WHAT TO DO
Print verbatim every line starting at the one that contains "মেয়ে রিমির চোখে দেখা গ্রামবাংলার জীবনের" and ending at the final line of the records; include both endpoints.

'''

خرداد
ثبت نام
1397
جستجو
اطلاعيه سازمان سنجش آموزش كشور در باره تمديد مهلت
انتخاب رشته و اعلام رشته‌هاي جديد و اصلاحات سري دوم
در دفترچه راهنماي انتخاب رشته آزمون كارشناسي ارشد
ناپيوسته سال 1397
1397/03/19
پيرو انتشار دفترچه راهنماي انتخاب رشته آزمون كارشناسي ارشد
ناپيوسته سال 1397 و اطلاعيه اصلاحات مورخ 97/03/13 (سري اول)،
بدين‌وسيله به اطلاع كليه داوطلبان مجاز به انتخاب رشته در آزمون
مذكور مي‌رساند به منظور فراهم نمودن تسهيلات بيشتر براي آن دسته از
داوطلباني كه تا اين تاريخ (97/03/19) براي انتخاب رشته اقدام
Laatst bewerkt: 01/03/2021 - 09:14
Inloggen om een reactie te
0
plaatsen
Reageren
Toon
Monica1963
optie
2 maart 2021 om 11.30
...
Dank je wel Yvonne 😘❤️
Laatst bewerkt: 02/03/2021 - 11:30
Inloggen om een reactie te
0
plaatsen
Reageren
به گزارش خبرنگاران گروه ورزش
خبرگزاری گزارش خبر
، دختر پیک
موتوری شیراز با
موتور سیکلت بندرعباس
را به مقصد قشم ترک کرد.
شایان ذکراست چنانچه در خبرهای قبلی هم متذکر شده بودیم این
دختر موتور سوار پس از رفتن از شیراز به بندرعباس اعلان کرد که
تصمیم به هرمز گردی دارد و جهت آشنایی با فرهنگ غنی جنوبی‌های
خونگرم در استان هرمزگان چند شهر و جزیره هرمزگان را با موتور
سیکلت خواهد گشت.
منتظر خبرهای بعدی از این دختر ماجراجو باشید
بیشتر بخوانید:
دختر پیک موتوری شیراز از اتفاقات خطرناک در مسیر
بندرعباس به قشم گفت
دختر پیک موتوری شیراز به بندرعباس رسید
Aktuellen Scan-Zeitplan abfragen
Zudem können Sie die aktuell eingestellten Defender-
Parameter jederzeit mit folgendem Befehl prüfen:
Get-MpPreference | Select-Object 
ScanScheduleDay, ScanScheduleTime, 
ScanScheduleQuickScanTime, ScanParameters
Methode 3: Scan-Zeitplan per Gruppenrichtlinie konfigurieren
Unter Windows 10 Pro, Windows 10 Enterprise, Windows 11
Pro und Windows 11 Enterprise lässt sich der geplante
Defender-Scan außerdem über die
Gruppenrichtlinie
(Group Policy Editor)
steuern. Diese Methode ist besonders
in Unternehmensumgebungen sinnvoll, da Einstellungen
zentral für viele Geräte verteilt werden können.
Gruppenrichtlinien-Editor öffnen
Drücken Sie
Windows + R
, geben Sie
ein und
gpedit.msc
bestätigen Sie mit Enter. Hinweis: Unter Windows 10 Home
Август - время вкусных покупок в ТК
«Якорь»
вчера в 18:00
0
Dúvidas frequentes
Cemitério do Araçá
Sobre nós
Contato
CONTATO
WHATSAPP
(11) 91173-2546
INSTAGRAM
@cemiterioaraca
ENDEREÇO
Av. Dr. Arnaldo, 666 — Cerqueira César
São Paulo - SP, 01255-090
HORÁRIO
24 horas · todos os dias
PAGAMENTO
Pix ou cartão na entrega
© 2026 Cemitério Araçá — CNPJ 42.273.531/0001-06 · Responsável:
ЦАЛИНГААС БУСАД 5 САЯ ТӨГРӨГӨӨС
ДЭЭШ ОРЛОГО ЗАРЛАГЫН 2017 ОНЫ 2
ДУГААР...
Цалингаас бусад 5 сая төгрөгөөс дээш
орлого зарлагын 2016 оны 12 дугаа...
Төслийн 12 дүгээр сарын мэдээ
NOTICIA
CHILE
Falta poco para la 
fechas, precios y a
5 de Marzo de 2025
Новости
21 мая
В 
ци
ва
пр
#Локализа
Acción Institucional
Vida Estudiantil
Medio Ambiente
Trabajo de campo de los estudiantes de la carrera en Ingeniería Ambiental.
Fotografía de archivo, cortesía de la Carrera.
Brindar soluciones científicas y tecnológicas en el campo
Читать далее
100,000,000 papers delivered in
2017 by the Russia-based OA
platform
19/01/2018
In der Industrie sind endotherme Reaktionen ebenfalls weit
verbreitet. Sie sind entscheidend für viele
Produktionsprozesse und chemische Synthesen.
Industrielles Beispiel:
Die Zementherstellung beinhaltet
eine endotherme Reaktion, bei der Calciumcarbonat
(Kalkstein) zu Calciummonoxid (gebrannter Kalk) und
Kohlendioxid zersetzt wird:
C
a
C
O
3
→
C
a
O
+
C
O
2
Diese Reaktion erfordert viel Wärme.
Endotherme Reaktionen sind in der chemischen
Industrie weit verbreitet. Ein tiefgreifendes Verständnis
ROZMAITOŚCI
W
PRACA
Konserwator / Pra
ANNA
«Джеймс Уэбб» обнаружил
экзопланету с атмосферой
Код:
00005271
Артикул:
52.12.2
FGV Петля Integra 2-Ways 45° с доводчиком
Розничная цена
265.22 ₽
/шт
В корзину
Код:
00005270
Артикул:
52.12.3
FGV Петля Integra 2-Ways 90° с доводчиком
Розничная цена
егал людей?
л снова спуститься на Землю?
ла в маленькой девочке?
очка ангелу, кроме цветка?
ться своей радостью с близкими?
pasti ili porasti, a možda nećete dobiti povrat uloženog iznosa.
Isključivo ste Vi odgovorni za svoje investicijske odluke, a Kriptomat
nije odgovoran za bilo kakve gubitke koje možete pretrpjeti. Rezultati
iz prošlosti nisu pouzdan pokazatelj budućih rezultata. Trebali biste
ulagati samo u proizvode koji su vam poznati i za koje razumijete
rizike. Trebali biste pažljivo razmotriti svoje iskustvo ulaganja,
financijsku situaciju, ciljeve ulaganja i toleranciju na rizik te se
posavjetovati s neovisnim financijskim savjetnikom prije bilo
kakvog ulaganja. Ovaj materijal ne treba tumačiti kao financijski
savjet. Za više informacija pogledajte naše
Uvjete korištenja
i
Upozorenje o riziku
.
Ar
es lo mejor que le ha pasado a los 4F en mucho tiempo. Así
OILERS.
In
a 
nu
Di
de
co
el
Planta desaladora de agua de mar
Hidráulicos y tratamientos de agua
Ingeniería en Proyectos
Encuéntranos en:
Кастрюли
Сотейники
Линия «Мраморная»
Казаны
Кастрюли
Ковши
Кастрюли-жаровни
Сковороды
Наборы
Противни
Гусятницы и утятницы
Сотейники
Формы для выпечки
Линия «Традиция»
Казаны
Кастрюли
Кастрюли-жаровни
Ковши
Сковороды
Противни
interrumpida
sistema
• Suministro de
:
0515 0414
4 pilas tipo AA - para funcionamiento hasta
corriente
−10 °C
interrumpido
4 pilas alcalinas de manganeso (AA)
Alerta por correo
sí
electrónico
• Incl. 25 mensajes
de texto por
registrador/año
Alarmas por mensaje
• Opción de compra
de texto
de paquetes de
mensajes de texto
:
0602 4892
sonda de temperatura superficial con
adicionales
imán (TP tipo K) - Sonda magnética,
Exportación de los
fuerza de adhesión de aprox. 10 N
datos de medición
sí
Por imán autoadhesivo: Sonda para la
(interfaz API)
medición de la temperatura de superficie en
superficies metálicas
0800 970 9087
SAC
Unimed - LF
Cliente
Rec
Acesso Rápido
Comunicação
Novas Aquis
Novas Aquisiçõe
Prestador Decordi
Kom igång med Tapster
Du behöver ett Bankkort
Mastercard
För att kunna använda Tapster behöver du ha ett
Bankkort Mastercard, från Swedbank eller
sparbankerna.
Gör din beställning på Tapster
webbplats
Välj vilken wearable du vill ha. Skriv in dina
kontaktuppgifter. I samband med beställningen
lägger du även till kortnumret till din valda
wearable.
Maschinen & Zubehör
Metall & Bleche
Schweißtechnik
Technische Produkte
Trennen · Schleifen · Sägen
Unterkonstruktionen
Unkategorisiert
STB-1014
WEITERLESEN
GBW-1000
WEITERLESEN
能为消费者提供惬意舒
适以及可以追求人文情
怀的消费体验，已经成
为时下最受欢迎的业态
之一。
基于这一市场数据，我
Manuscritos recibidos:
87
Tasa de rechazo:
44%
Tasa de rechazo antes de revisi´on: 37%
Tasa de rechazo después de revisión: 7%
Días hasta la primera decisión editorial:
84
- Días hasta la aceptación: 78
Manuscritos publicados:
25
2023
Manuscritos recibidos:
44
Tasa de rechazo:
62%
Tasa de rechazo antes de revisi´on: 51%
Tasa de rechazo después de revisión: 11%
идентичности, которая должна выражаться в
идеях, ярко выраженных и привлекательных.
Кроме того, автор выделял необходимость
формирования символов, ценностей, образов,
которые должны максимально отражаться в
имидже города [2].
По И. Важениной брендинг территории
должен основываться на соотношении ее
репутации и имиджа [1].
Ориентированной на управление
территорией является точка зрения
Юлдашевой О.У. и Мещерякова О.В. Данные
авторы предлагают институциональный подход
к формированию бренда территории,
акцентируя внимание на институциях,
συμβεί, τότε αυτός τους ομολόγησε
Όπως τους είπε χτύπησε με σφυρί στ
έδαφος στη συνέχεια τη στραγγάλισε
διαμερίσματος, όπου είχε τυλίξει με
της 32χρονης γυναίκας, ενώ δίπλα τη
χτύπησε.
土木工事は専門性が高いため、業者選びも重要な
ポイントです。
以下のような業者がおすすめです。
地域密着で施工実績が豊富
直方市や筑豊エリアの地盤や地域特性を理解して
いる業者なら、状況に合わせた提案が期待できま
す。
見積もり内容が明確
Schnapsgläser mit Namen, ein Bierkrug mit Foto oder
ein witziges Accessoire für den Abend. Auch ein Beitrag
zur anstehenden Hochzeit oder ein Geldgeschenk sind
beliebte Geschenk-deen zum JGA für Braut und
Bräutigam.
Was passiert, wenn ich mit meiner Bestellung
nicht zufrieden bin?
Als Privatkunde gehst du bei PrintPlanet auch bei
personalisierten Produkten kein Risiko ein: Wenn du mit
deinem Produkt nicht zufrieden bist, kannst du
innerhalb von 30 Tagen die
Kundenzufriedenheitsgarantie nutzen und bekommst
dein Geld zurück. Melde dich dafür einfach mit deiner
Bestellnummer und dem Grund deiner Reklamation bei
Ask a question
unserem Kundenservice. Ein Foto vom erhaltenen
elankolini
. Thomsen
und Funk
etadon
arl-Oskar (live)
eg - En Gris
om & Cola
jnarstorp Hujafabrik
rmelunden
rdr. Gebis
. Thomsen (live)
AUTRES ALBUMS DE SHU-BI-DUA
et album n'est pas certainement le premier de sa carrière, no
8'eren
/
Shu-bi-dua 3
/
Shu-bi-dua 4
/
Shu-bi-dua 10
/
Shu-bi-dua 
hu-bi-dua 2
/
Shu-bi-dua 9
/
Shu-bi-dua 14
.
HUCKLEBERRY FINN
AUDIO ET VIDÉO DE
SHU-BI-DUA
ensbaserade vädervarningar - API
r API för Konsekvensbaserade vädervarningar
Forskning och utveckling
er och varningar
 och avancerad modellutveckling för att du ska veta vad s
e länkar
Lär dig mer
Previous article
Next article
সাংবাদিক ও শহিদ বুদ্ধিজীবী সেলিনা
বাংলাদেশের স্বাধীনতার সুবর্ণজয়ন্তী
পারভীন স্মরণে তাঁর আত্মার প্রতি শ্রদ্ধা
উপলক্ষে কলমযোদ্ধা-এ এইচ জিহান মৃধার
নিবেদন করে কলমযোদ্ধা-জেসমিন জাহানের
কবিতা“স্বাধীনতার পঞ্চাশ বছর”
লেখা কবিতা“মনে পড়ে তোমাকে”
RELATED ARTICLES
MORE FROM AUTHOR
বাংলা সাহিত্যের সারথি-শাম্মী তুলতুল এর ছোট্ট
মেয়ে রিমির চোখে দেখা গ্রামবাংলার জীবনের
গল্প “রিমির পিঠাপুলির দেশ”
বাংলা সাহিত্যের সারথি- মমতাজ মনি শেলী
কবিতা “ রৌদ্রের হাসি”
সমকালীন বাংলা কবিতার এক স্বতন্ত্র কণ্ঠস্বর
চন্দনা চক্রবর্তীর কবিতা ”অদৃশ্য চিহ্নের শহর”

'''

ANSWER FOR THE TASK
মেয়ে রিমির চোখে দেখা গ্রামবাংলার জীবনের
গল্প “রিমির পিঠাপুলির দেশ”
বাংলা সাহিত্যের সারথি- মমতাজ মনি শেলী
কবিতা “ রৌদ্রের হাসি”
সমকালীন বাংলা কবিতার এক স্বতন্ত্র কণ্ঠস্বর
চন্দনা চক্রবর্তীর কবিতা ”অদৃশ্য চিহ্নের শহর”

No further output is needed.